Latent representation learning based model correction and uncertainty quantification for PDEs
This addresses the need for efficient uncertainty quantification in PDE learning for applications with simplified physics assumptions, though it is incremental as it builds on the authors' prior LVM-GP solver.
The paper tackles the problem of correcting misspecified physics in PDE learning by developing a latent-space model-correction framework that jointly quantifies uncertainty in solutions and corrections, achieving accuracy comparable to Ensemble PINNs and B-PINNs with improved computational efficiency and robustness.

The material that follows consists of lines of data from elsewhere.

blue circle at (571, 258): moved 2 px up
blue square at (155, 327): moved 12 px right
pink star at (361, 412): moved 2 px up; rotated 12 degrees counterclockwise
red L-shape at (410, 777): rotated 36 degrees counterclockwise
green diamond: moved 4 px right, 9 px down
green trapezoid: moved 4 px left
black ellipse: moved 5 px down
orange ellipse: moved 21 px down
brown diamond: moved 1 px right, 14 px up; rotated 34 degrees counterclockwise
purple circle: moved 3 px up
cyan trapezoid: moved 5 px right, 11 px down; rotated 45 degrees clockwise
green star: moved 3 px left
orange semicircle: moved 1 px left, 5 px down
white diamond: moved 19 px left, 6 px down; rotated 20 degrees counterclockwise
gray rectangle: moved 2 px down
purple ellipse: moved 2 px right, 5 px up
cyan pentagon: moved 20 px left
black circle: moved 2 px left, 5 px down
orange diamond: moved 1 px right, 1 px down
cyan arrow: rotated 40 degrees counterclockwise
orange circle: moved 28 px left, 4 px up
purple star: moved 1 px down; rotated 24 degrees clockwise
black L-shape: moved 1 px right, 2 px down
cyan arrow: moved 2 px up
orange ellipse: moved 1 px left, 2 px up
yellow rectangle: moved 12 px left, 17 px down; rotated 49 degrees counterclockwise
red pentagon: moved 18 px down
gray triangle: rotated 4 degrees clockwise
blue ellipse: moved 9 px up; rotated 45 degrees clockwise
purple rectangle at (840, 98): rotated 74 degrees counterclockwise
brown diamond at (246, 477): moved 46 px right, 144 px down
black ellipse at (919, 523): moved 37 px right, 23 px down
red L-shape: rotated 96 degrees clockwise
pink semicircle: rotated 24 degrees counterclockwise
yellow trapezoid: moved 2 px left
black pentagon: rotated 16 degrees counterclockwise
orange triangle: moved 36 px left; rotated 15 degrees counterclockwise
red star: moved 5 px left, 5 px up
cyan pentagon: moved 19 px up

Model correction is essential for reliable PDE learning when the governing physics is misspecified due to simplified assumptions or limited observations. In the machine learning literature, existing correction methods typically operate in parameter space, where uncertainty is often quantified via sampling or ensemble-based methods, which can be prohibitive and motivates more efficient representation-level alternatives. To this end, we develop a latent-space model-correction framework by extending our previously proposed LVM-GP solver, which couples latent-variable model with Gaussian processes (GPs) for uncertainty-aware PDE learning. Our architecture employs a shared confidence-aware encoder and two probabilistic decoders, with the solution decoder predicting the solution distribution and the correction decoder inferring a discrepancy term to compensate for model-form errors. The encoder constructs a stochastic latent representation by balancing deterministic features with a GP prior through a learnable confidence function. Conditioned on this shared latent representation, the two decoders jointly quantify uncertainty in both the solution and the correction under soft physics constraints with noisy data. An auxiliary latent-space regularization is introduced to control the learned representation and enhance robustness. This design enables joint uncertainty quantification of both the solution and the correction within a single training procedure, without parameter sampling or repeated retraining. Numerical experiments show accuracy comparable to Ensemble PINNs and B-PINNs, with improved computational efficiency and robustness to misspecified physics.